*** Block opens ***

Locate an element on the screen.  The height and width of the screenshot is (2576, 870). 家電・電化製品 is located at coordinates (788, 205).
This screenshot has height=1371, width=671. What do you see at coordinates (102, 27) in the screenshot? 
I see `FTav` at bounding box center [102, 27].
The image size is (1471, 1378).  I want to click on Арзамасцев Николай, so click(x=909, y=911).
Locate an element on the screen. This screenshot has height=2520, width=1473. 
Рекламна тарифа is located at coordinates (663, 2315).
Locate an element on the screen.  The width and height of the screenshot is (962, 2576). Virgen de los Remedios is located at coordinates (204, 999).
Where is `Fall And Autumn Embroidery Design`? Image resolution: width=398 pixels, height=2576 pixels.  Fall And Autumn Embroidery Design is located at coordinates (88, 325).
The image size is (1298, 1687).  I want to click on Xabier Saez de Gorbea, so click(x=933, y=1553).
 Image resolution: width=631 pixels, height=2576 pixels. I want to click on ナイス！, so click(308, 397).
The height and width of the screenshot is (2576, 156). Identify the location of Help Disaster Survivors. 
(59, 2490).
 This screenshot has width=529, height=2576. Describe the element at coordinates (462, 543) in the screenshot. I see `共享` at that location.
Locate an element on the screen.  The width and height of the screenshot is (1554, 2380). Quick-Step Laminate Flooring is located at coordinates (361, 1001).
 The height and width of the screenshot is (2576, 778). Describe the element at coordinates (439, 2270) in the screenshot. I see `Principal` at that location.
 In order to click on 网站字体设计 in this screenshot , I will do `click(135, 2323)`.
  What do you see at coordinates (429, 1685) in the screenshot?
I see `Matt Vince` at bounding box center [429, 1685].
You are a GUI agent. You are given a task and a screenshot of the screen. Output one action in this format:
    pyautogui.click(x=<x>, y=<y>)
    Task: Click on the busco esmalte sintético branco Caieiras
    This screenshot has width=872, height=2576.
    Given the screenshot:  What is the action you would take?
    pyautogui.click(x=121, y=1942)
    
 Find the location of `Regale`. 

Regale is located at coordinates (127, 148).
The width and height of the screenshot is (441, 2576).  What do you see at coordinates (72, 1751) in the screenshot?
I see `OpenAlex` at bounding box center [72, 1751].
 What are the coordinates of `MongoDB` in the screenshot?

*** Block closes ***

> **INSTRUCTIONS FOR THE TASK**
Exact copies of every record are required, so retype them in full.

> **EXERCISE ANSWER**
Locate an element on the screen.  The height and width of the screenshot is (2576, 870). 家電・電化製品 is located at coordinates (788, 205).
This screenshot has height=1371, width=671. What do you see at coordinates (102, 27) in the screenshot? 
I see `FTav` at bounding box center [102, 27].
The image size is (1471, 1378).  I want to click on Арзамасцев Николай, so click(x=909, y=911).
Locate an element on the screen. This screenshot has height=2520, width=1473. 
Рекламна тарифа is located at coordinates (663, 2315).
Locate an element on the screen.  The width and height of the screenshot is (962, 2576). Virgen de los Remedios is located at coordinates (204, 999).
Where is `Fall And Autumn Embroidery Design`? Image resolution: width=398 pixels, height=2576 pixels.  Fall And Autumn Embroidery Design is located at coordinates (88, 325).
The image size is (1298, 1687).  I want to click on Xabier Saez de Gorbea, so click(x=933, y=1553).
 Image resolution: width=631 pixels, height=2576 pixels. I want to click on ナイス！, so click(308, 397).
The height and width of the screenshot is (2576, 156). Identify the location of Help Disaster Survivors. 
(59, 2490).
 This screenshot has width=529, height=2576. Describe the element at coordinates (462, 543) in the screenshot. I see `共享` at that location.
Locate an element on the screen.  The width and height of the screenshot is (1554, 2380). Quick-Step Laminate Flooring is located at coordinates (361, 1001).
 The height and width of the screenshot is (2576, 778). Describe the element at coordinates (439, 2270) in the screenshot. I see `Principal` at that location.
 In order to click on 网站字体设计 in this screenshot , I will do `click(135, 2323)`.
  What do you see at coordinates (429, 1685) in the screenshot?
I see `Matt Vince` at bounding box center [429, 1685].
You are a GUI agent. You are given a task and a screenshot of the screen. Output one action in this format:
    pyautogui.click(x=<x>, y=<y>)
    Task: Click on the busco esmalte sintético branco Caieiras
    This screenshot has width=872, height=2576.
    Given the screenshot:  What is the action you would take?
    pyautogui.click(x=121, y=1942)
    
 Find the location of `Regale`. 

Regale is located at coordinates (127, 148).
The width and height of the screenshot is (441, 2576).  What do you see at coordinates (72, 1751) in the screenshot?
I see `OpenAlex` at bounding box center [72, 1751].
 What are the coordinates of `MongoDB` in the screenshot?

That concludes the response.